Media reports have primarily centered upon the other controversial resolution, D025, which effectively rescinded a moratorium on the consecration of new partnered gay bishops. While Episcopal elections in the dioceses of Minnesota and Los Angeles have generated attention due to the nominations of actively gay clergy, the effects of C056 may be more far-reaching that D025 (the Diocese of Minnesota did not elect the gay candidate for bishop, the Los Angeles election will be held at their diocesan convention in Riverside, California this weekend.)
Some revisionist dioceses have conducted unofficial same-sex blessing ceremonies for years. However, bishops in these dioceses usually “looked the other direction” and did not alter official diocesan policy. That changed in 2008, when the Episcopal Bishop of Los Angeles Jon Bruno authorized the use of a rite for the “Sacramental Blessing of a Life-long Covenant” which included same-gender couples.
“While the state will not allow us to officially marry same-sex couples, we believe the same blessing ceremony afforded to men and women should be afforded to same-sex couples,” the new policy said.
A similar policy announced November 16 by the Rt. Rev. Paul V. Marshall, Bishop of Bethlehem (Pennsylvania) also provided for church blessings of same-sex couples.
In a letter to clergy, Marshall wrote that General Convention “empowered bishops to make ‘Generous Provision’ regarding pastoral and liturgical ministry to same-sex couples.”
According to The Living Church magazine, Bishop Marshall said that such blessings should occur in church and that the Holy Eucharist should be celebrated “when that’s appropriate.” Other requirements are similar to those for couples preparing for marriage: One person must be a baptized Christian and the couple should receive counseling.
However, the bishop cautioned his priests not to confuse blessings and marriage rites.
“People whose unions are blessed need to understand that in Pennsylvania they are not married, and that your holding yourself out as doing a ‘marriage’ without a license to perform it is a legal offense,” Bishop Marshall wrote. “So, all questions of theology aside, it is best to avoid the word in this commonwealth and at this time.”
Marshall instructed clergy to use the Book of Common Prayer’s blessing of a civil marriage, with the language “adjusted as necessary”. The Nuptial Blessing is also to be used, and the Holy Eucharist may be celebrated.

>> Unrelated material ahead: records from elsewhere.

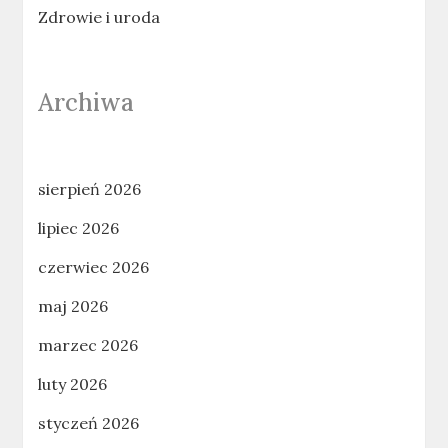
Zdrowie i uroda
Archiwa
sierpień 2026
lipiec 2026
czerwiec 2026
maj 2026
marzec 2026
luty 2026
styczeń 2026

Possibly the most significant change has been in the Diocese of Massachusetts, where Bishop M. Thomas Shaw has announced that clergy may, beginning November 29, preside over same-sex marriage ceremonies. Unlike dioceses where only “blessing” ceremonies have been permitted, in Massachusetts the presiding priest can sign marriage licenses and use the word “marriage.” The Episcopal dioceses of Iowa and Vermont also allow their clergy to officiate at marriages.

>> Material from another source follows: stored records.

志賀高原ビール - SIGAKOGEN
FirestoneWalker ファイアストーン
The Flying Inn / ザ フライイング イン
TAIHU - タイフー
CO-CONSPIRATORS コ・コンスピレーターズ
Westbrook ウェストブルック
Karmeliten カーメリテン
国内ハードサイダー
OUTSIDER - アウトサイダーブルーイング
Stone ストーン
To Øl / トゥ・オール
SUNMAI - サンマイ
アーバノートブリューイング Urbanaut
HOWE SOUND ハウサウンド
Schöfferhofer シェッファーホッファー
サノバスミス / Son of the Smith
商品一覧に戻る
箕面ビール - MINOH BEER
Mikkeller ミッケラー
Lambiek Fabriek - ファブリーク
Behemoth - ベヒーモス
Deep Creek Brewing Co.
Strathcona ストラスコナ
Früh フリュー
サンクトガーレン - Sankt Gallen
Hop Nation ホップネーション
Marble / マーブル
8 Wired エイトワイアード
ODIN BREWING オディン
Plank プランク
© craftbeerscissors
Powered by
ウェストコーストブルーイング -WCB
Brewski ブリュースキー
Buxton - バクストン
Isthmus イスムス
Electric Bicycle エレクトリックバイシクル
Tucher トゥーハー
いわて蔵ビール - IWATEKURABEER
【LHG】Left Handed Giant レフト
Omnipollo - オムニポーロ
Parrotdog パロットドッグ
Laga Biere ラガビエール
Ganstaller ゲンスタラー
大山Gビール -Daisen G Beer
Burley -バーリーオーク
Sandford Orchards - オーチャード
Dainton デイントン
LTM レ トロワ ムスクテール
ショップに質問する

According to the Boston Globe, Shaw, a longtime supporter of gay rights and same-sex marriage, had previously cited the Episcopal Church’s canons and prayer book in barring local priests from officiating at same-sex marriages, even after such unions became legal in Massachusetts in 2004.
The announcement was preceded in September by the marriage of a lesbian couple at the historic St. Bartholomew’s Episcopal Church in Cambridge, Massachusetts. One of the women, Cambridge Mayor Denise Simmons, said in the Daily Dispatch that the ceremony may have been the “very first” mainstream African-American church “to hold a same-gender wedding, and that’s something that just wouldn’t have happened years ago.”
The ceremony was officiated by Rev. Irene Monroe, a liberal Episcopal minister who is a lesbian herself, while the legal marriage was conducted by a justice of the peace.
The Episcopal Diocese of Maine is one example of a church that has retreated from performing same-gender weddings. Bishop Steven Lane said that after Gov. Baldacci signed Maine’s same-sex marriage law earlier this year, Lane began to work on a set of guidelines for Maine Episcopal clergy to use with legal same-gender marriage. Due to the law’s repeal by a voter referendum, these guidelines will not be distributed.